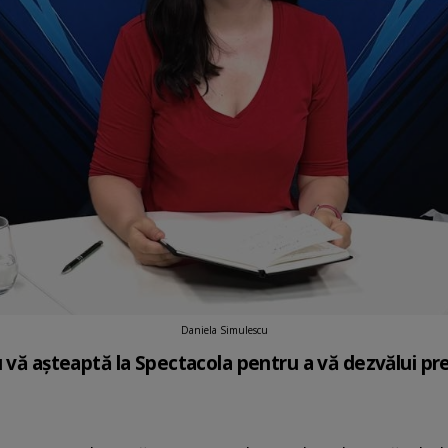
Daniela Simulescu
 vă așteaptă la Spectacola pentru a vă dezvălui pre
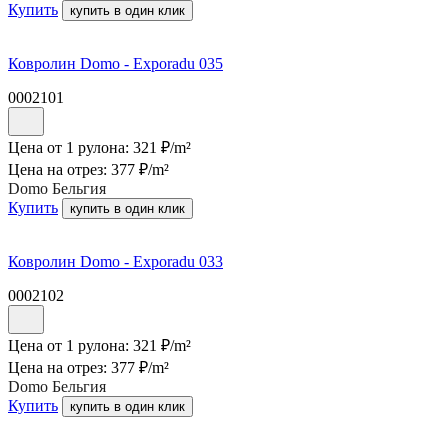
Купить
купить в один клик
Ковролин Domo - Exporadu 035
0002101
Цена от 1 рулона:
321
₽/
m²
Цена на отрез:
377
₽/
m²
Domo Бельгия
Купить
купить в один клик
Ковролин Domo - Exporadu 033
0002102
Цена от 1 рулона:
321
₽/
m²
Цена на отрез:
377
₽/
m²
Domo Бельгия
Купить
купить в один клик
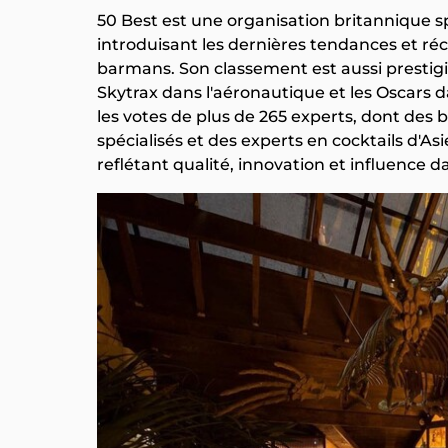
50 Best est une organisation britannique sp
introduisant les dernières tendances et réc
barmans. Son classement est aussi prestigi
Skytrax dans l'aéronautique et les Oscars d
les votes de plus de 265 experts, dont de
spécialisés et des experts en cocktails d'As
reflétant qualité, innovation et influence da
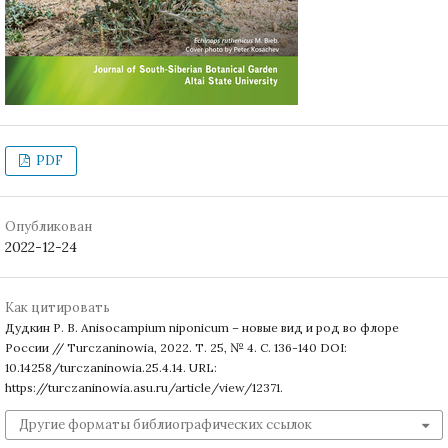
PDF
Опубликован
2022-12-24
Как цитировать
Дудкин Р. В. Anisocampium niponicum – новые вид и род во флоре
России // Turczaninowia, 2022. Т. 25, № 4. С. 136-140 DOI:
10.14258/turczaninowia.25.4.14. URL:
https://turczaninowia.asu.ru/article/view/12371.
Другие форматы библиографических ссылок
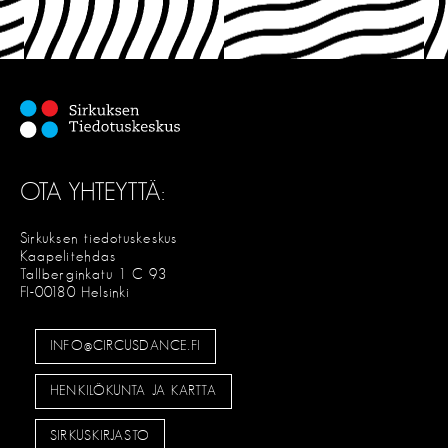
OTA YHTEYTTÄ:
Sirkuksen tiedotuskeskus
Kaapelitehdas
Tallberginkatu 1 C 93
FI-00180 Helsinki
INFO@CIRCUSDANCE.FI
HENKILÖKUNTA JA KARTTA
SIRKUSKIRJASTO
○ ○ ○ ○ ○
● Exercise
Write out, without alteration, the line that contains "FI-00180 Helsinki" and all subsequent lines down to the end of the data above.

● Solution to this exercise
FI-00180 Helsinki
INFO@CIRCUSDANCE.FI
HENKILÖKUNTA JA KARTTA
SIRKUSKIRJASTO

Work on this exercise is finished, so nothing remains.